Why I stopped smoking weed 🚭 (2+ MONTHS SOBER) 🌿



Why i stopped smoking ganja, devils lettuce, sticky cabbage, reefa, gas, marijuana, weed, Buddha, bud, tree, green crack, reefer, green goodness, Christmas …

47 Comments

  1. I dont smoke weed to hind or mask anything i use it for sleep an to clam down at night dont abuse it. I micro dose an im perfectly fine with life i also mix it with CBD which is great by the way lol. What im trying to say is everyones different an can use it has meds or a drug. The choice is urs to decide not anyone eles

  2. I'm very glad to hear how you've started turning your life around, and I have a lot of respect for you, I also agree with basically everything you're saying. I myself told myself to stop smoking sfm because I was dependant, and no lie I still be smoking, like a lot sometimes, not trying to get into old habits. I'm just so scared of facing my demons. I'll also add I don't completely hate weed, as a matter of fact, for the most part I love it and I really want to be in the cannabis industry, but it must be utilized, like as a tool, a means to celebrate, heal, indulge occasionally recreationally, but not over indulge, burning holes in your pockets for it, and relying on it. People make sm excuses as to why it's fine they smoke all day everyday, but the truth is at that point your escaping. This is just abuse of the plant. Like this cool, honest dude said, face the music thanks for reading if you did.
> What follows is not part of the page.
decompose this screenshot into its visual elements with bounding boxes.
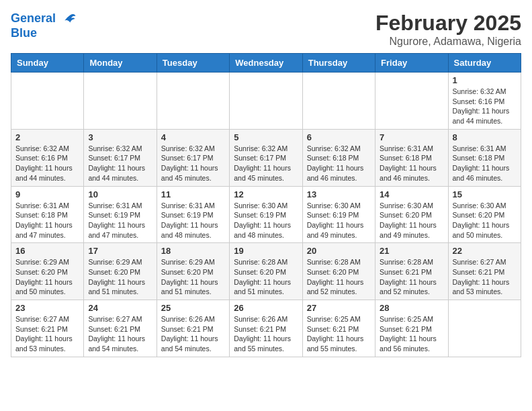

  3. This some real shit bro. thanks for sharing. I was going through the same shit and was using weed to help my anxiety and depression. Not many people understand the effects of smoking everyday.

  4. That’s what I’m saying . I’m in a medical state , I have a card but I’m stopping I may buy some RSO before my card is expired .. but that’s it I agree they are doing something to this shit for sure , the not sleeping was a hoe but I definitely abused it , but I love the herb

  5. This topic is so interesting. I never did it with the intention of: solving my depression, curing my anxiety and or getting euphoric with friends. Depression. Well, what I call depression is just the way my mind is… I overthink, feelings are deep, I'm introvert and not social… aaand sometimes it hits me harder. But when it does I can't think of weed, I might talk loud to myself, walk around… that in itself, when the intense depression comes, it's a really deep moment that I think to be healing. Anxiety. I'm not anxious at all, and it impresses me. Situation might be apocalyptic, people might take pills, and still, if it's not about a gig or an exam, I just let it be. Playing cool with friends. I did on weed cause I had to, and I didn't like it, for me it's like being in a box alone thinking what might work to hide my induced loneliness. It turns out I do it because it's interesting. It's a different point of view from which an ordinary tree or an ordinary path of water feel now so in harmony with me. Family is more important, warms your heart. Unknown people through a supermarket are so beatiful, and when they're old they spread the whole value of life through their faces. Oh and the girls, so gorgeous and attractive. Music, so complete and necessary. I could go on. In all this I do have a problem. Cause hey, here I'm alone, I have to accept society and its standards, when I wanna express myself they suppress me. Why not being always there then? That's my fear, but I do oppose with intelligence. Smoking is an emotional decision. Comes from the heart. But I do have a mind, and I rationally know that something might be wrong (overthinking about it, for example, or inventing excuses in order to do it). That's why I will go against myself until it's back to a random decision. At the moment it's about once a week, but there are wrong signs. That's why it'll be once a month

  6. I used to do that shit too. I'd take a fat dab get overly high and contemplate why I let myself get that high. Then I'd tell myself I'm gonna chill on smoking for a while. The next day I'd be high again.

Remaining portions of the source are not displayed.